Current state: Under Discussion
Discussion thread: here [link to be updated]
Some kafka-stream-applications aggregations might face out-of-order messages, thous which arrive when respective aggregation window (including grace period) is already closed.
Current implementation of stream-windowing-aggregation does not allow any handling for such messages, just drops them with a warning.
There is related SO-question, indicating a demand for user-defined handling, however suggested solutions are just workarounds for the problem.
Change to TimeWindowedKStream.aggregate - adding overloaded method with additional parameter.
Add overloaded aggregate method, which accepts additional lateMessagesTopicName as last parameter:
- Optionally create additional SinkNode, if respective parameter is filled.

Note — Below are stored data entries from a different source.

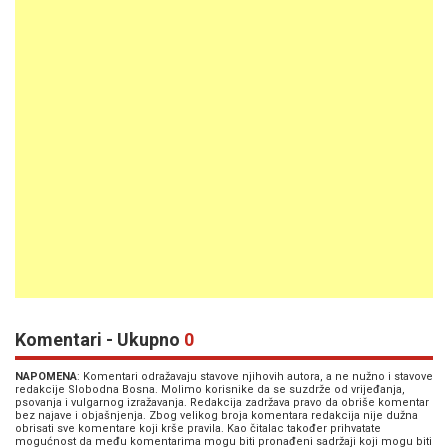
Komentari - Ukupno
0
NAPOMENA
: Komentari odražavaju stavove njihovih autora, a ne nužno i stavove
redakcije Slobodna Bosna. Molimo korisnike da se suzdrže od vrijeđanja,
psovanja i vulgarnog izražavanja. Redakcija zadržava pravo da obriše komentar
bez najave i objašnjenja. Zbog velikog broja komentara redakcija nije dužna
obrisati sve komentare koji krše pravila. Kao čitalac također prihvatate
mogućnost da među komentarima mogu biti pronađeni sadržaji koji mogu biti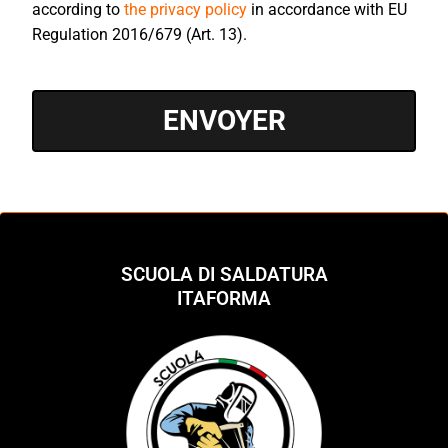
according to
the privacy policy
in accordance with EU
Regulation 2016/679 (Art. 13).
ENVOYER
SCUOLA DI SALDATURA
ITAFORMA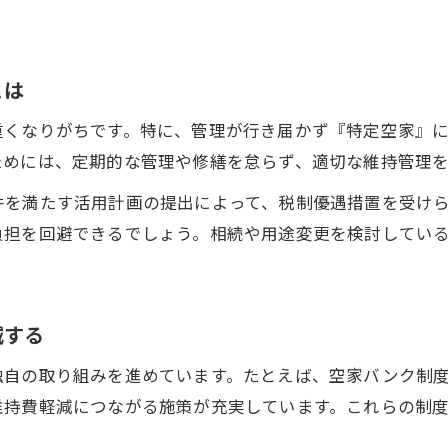
とは
重くなりがちです。特に、管理が行き届かず『特定空家』に
ためには、定期的な管理や修繕を怠らず、適切な維持管理
件を満たす活用計画の提出によって、税制優遇措置を受け
負担を回避できるでしょう。相続や用途変更を検討してい
減する
独自の取り組みを進めています。たとえば、空家バンク制
維持費軽減につながる施策が充実しています。これらの制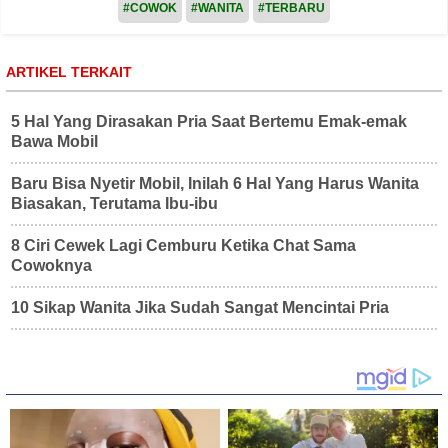
#COWOK
#WANITA
#TERBARU
ARTIKEL TERKAIT
5 Hal Yang Dirasakan Pria Saat Bertemu Emak-emak
Bawa Mobil
Baru Bisa Nyetir Mobil, Inilah 6 Hal Yang Harus Wanita
Biasakan, Terutama Ibu-ibu
8 Ciri Cewek Lagi Cemburu Ketika Chat Sama
Cowoknya
10 Sikap Wanita Jika Sudah Sangat Mencintai Pria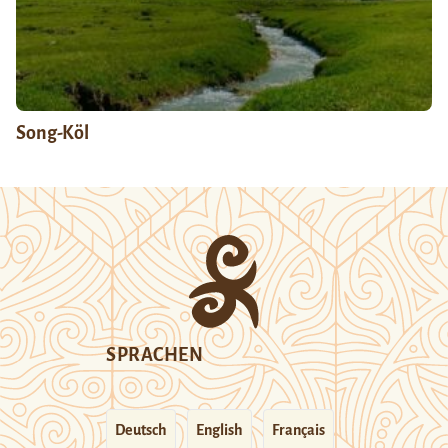
Song-Köl
SPRACHEN
Deutsch
English
Français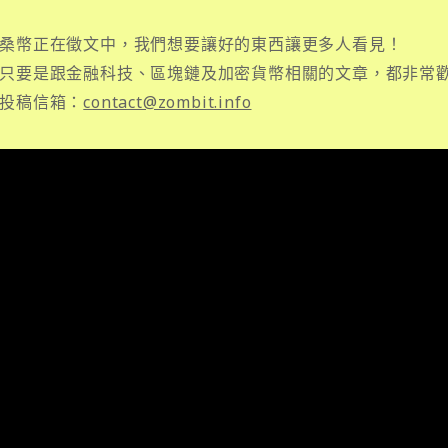
桑幣正在徵文中，我們想要讓好的東西讓更多人看見！
只要是跟金融科技、區塊鏈及加密貨幣相關的文章，都非常
投稿信箱：
contact@zombit.info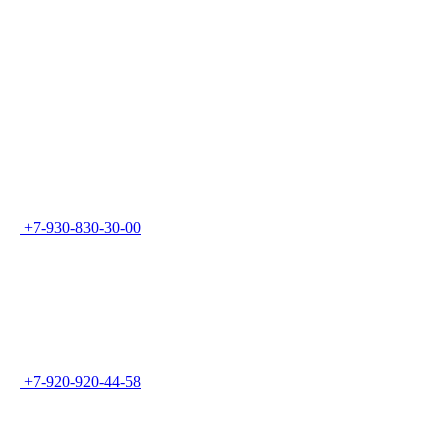
+7-930-830-30-00
+7-920-920-44-58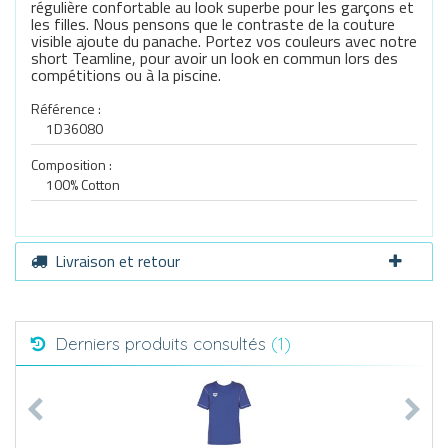
régulière confortable au look superbe pour les garçons et
les filles. Nous pensons que le contraste de la couture
visible ajoute du panache. Portez vos couleurs avec notre
short Teamline, pour avoir un look en commun lors des
compétitions ou à la piscine.
Référence :
1D36080
Composition :
100% Cotton
Livraison et retour
Derniers produits consultés
(1)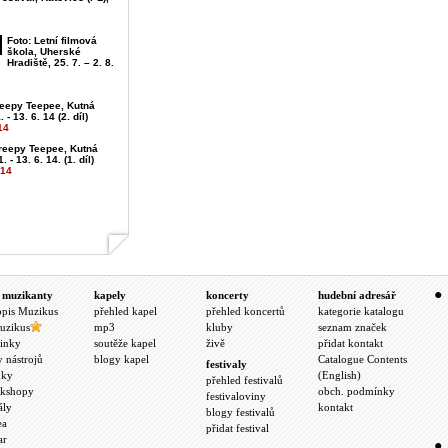
Foto: Letní filmová
škola, Uherské
Hradiště, 25. 7. – 2. 8.
reepy Teepee, Kutná
 - 13. 6. 14 (2. díl)
14
Creepy Teepee, Kutná
. - 13. 6. 14. (1. díl)
014
 muzikanty
kapely
koncerty
hudební adresář
opis Muzikus
přehled kapel
přehled koncertů
kategorie katalogu
uzikus
mp3
kluby
seznam značek
inky
soutěže kapel
živě
přidat kontakt
y nástrojů
blogy kapel
Catalogue Contents
festivaly
nky
(English)
přehled festivalů
kshopy
obch. podmínky
festivaloviny
ály
kontakt
blogy festivalů
ea
přidat festival
ar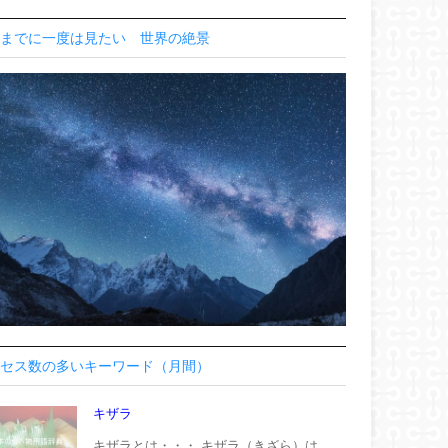
までに一度は見たい 世界の絶景
セス数の多いキーワード（月間）
キザラ
キザラとは・・・ キザラ（きざら）は、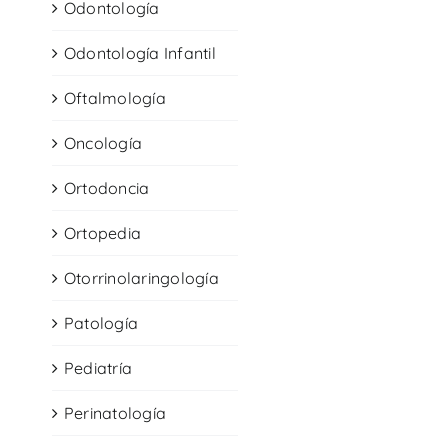
Odontología
Odontología Infantil
Oftalmología
Oncología
Ortodoncia
Ortopedia
Otorrinolaringología
Patología
Pediatría
Perinatología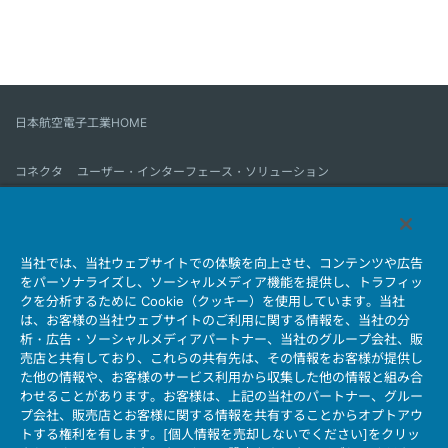
日本航空電子工業HOME
コネクタ
ユーザー・インターフェース・ソリューション
モーションセンス＆コントロール
アンテナ
コネクタとは
当社では、当社ウェブサイトでの体験を向上させ、コンテンツや広告
会社情報
サステナビリティ
IR情報
採用情報
会社情報新着一覧
をパーソナライズし、ソーシャルメディア機能を提供し、トラフィッ
製品情報新着一覧
サイトマップ
お問い合わせ
クを分析するために Cookie（クッキー）を使用しています。当社
は、お客様の当社ウェブサイトのご利用に関する情報を、当社の分
析・広告・ソーシャルメディアパートナー、当社のグループ会社、販
売店と共有しており、これらの共有先は、その情報をお客様が提供し
個人情報保護ポリシー
JAE Cookie Policy
た他の情報や、お客様のサービス利用から収集した他の情報と組み合
ウェブアクセシビリティ方針
マイナンバー情報保護ポリシー
わせることがあります。お客様は、上記の当社のパートナー、グルー
プ会社、販売店とお客様に関する情報を共有することからオプトアウ
当社ウェブサイトのご利用について
トする権利を有します。[個人情報を売却しないでください]をクリッ
ソーシャルメディア公式アカウント運用ポリシー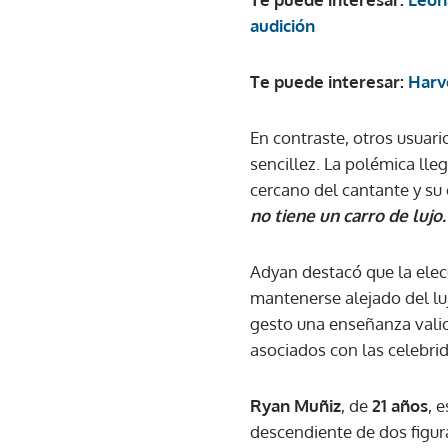
audición
Te puede interesar:
Harv
En contraste, otros usuar
sencillez. La polémica ll
cercano del cantante y su
no tiene un carro de lujo
Adyan destacó que la elecci
mantenerse alejado del luj
gesto una enseñanza valio
asociados con las celebri
Ryan Muñiz
, de
21 años
, 
descendiente de dos figur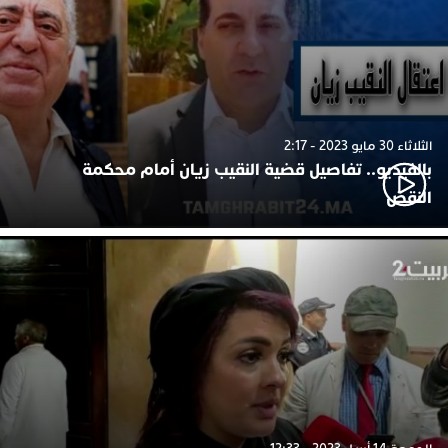
الثلاثاء 30 مايو 2023 - 2:17
بالفيديو.. تفاصيل قضية النقيب زيان أمام محكمة
النقض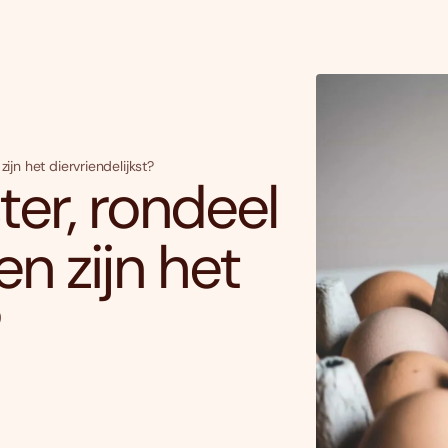
zijn het diervriendelijkst?
ster, rondeel
en zijn het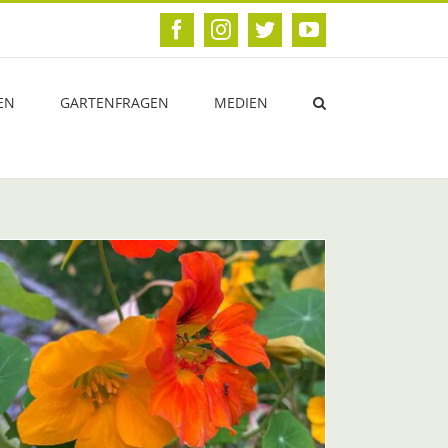
Facebook
Instagram
Twitter
YouTube
EN
GARTENFRAGEN
MEDIEN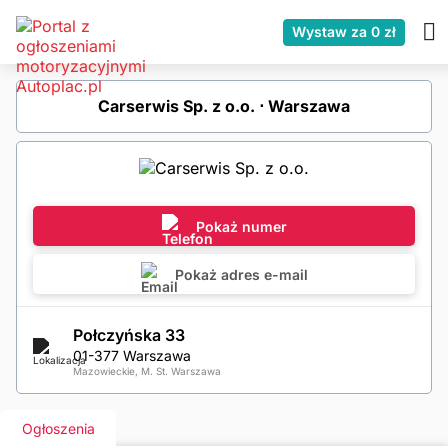
Wystaw za 0 zł
Carserwis Sp. z o.o. ⋅ Warszawa
Pokaż numer
Pokaż adres e-mail
Połczyńska 33
01-377 Warszawa
Mazowieckie, M. St. Warszawa
Ogłoszenia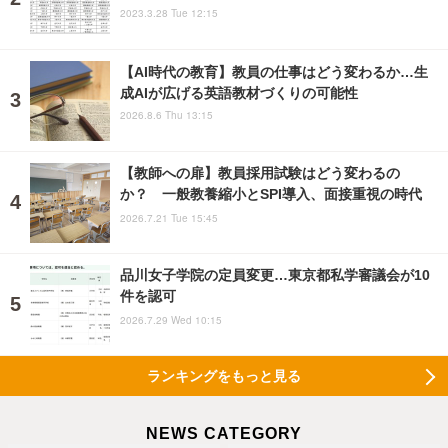
2023.3.28 Tue 12:15
【AI時代の教育】教員の仕事はどう変わるか…生
成AIが広げる英語教材づくりの可能性
2026.8.6 Thu 13:15
【教師への扉】教員採用試験はどう変わるの
か？ 一般教養縮小とSPI導入、面接重視の時代
2026.7.21 Tue 15:45
品川女子学院の定員変更…東京都私学審議会が10
件を認可
2026.7.29 Wed 10:15
ランキングをもっと見る
NEWS CATEGORY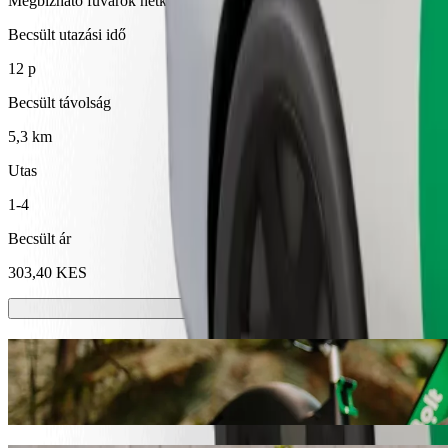
Megbízható fuvarok hétköznapi, közepes méretű járművekkel.
Becsült utazási idő
12 p
Becsült távolság
5,3 km
Utas
1-4
Becsült ár
303,40 KES
E-rollerek vagy e-kerékpárok
Közlekedj Eldoret városában rollerrel vagy e-kerékpárral
Töltsd le a Bolt appot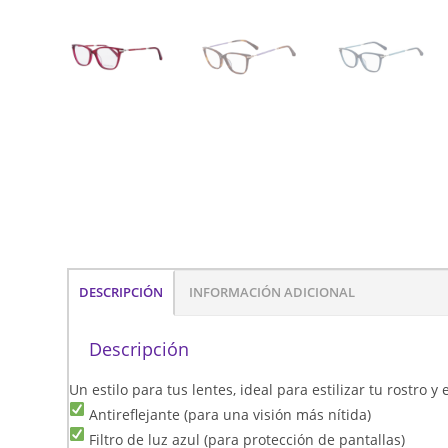
DESCRIPCIÓN
INFORMACIÓN ADICIONAL
Descripción
Un estilo para tus lentes, ideal para estilizar tu rostro 
Antireflejante (para una visión más nítida)
Filtro de luz azul (para protección de pantallas)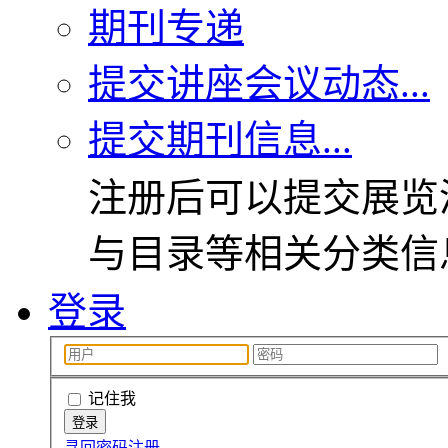
期刊专递
提交讲座会议动态...
提交期刊信息...
注册后可以提交展览
与目录等相关分类信
登录
记住我
寻回密码
注册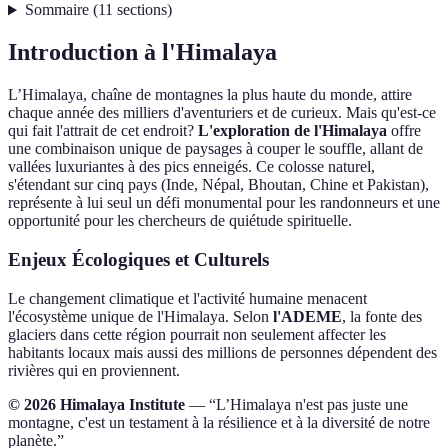
Sommaire
(
11
sections
)
Introduction à l'Himalaya
L’Himalaya, chaîne de montagnes la plus haute du monde, attire
chaque année des milliers d'aventuriers et de curieux. Mais qu'est-ce
qui fait l'attrait de cet endroit?
L'exploration de l'Himalaya
offre
une combinaison unique de paysages à couper le souffle, allant de
vallées luxuriantes à des pics enneigés. Ce colosse naturel,
s'étendant sur cinq pays (Inde, Népal, Bhoutan, Chine et Pakistan),
représente à lui seul un défi monumental pour les randonneurs et une
opportunité pour les chercheurs de quiétude spirituelle.
Enjeux Écologiques et Culturels
Le changement climatique et l'activité humaine menacent
l'écosystème unique de l'Himalaya. Selon
l'ADEME
, la fonte des
glaciers dans cette région pourrait non seulement affecter les
habitants locaux mais aussi des millions de personnes dépendent des
rivières qui en proviennent.
© 2026 Himalaya Institute
— “L’Himalaya n'est pas juste une
montagne, c'est un testament à la résilience et à la diversité de notre
planète.”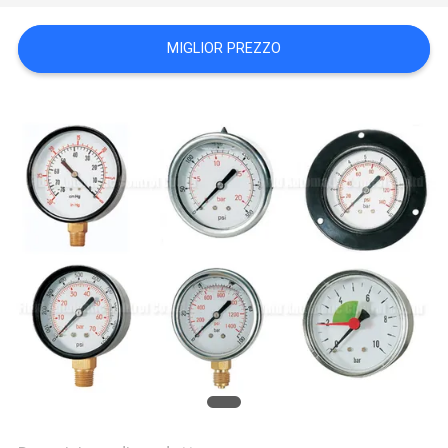
MAPPA
MIGLIOR PREZZO
DEL
SITO
PRIVACY
POLICY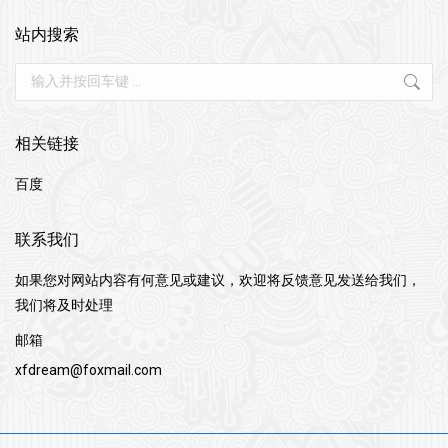
站内搜索
Search:
相关链接
百度
联系我们
如果您对网站内容有何意见或建议，欢迎将反馈意见发送给我们，
我们将及时处理
邮箱
xfdream@foxmail.com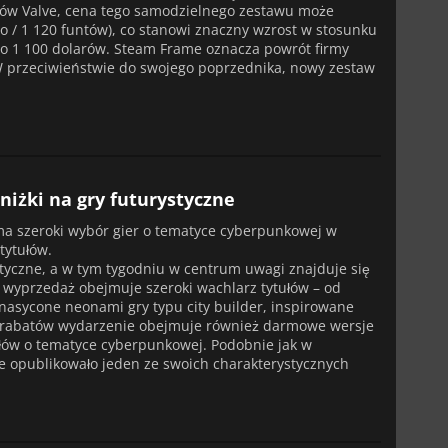
gów Valve, cena tego samodzielnego zestawu może
ro / 1 120 funtów), co stanowi znaczny wzrost w stosunku
ło 1 100 dolarów. Steam Frame oznacza powrót firmy
W przeciwieństwie do swojego poprzednika, nowy zestaw
niżki na gry futurystyczne
 ma szeroki wybór gier o tematyce cyberpunkowej w
tytułów.
yczne, a w tym tygodniu w centrum uwagi znajduje się
 wyprzedaż obejmuje szeroki wachlarz tytułów – od
 nasycone neonami gry typu city builder, inspirowane
h rabatów wydarzenie obejmuje również darmowe wersje
łów o tematyce cyberpunkowej. Podobnie jak w
e opublikowało jeden ze swoich charakterystycznych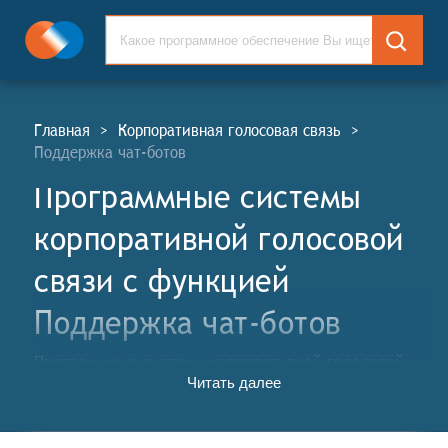
Главная
>
Корпоративная голосовая связь
>
Поддержка чат-ботов
Программные системы
корпоративной голосовой
связи c функцией
Поддержка чат-ботов
Программные системы корпоративной голосовой
Читать далее
связи (СКГС, англ. Corporate Voice Communication
Software Systems, CVC) — это программно-
коммуникационные решения, предназначенные для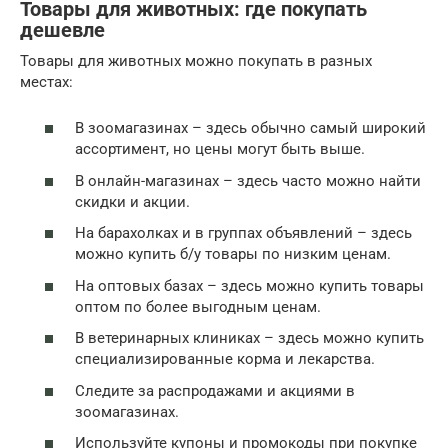
Товары для животных: где покупать
дешевле
Товары для животных можно покупать в разных
местах:
В зоомагазинах – здесь обычно самый широкий
ассортимент, но цены могут быть выше.
В онлайн-магазинах – здесь часто можно найти
скидки и акции.
На барахолках и в группах объявлений – здесь
можно купить б/у товары по низким ценам.
На оптовых базах – здесь можно купить товары
оптом по более выгодным ценам.
В ветеринарных клиниках – здесь можно купить
специализированные корма и лекарства.
Следите за распродажами и акциями в
зоомагазинах.
Используйте купоны и промокоды при покупке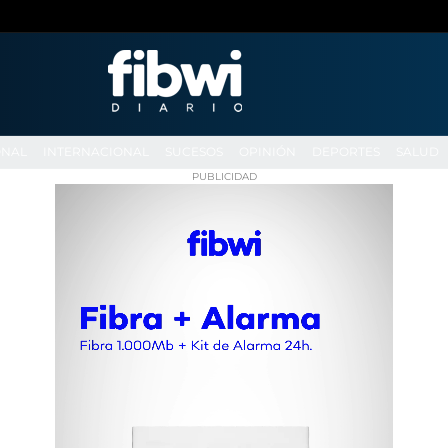
ONAL
INTERNACIONAL
SUCESOS
OPINIÓN
DEPORTES
SALUD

- Conditionally forward messages to the SinkNode
- Minor change to the forward-implementation: by default each message is sent to all sub-nodes, however new node-for-late-messages should be excluded from generic processing.
Compatibility, Deprecation, and Migration Plan
Suggested changes are fully backward-compatible, no migration needed.
Alternative approach would be providing api-users ability to define additional handler for late-messages, e.g.
However, common use-case of kafka-streams is writing data to topics.
Aggregation internally already uses topics, e.g. for state-storage, therefor writing late-messages to a dedicated topic better falls into api-style.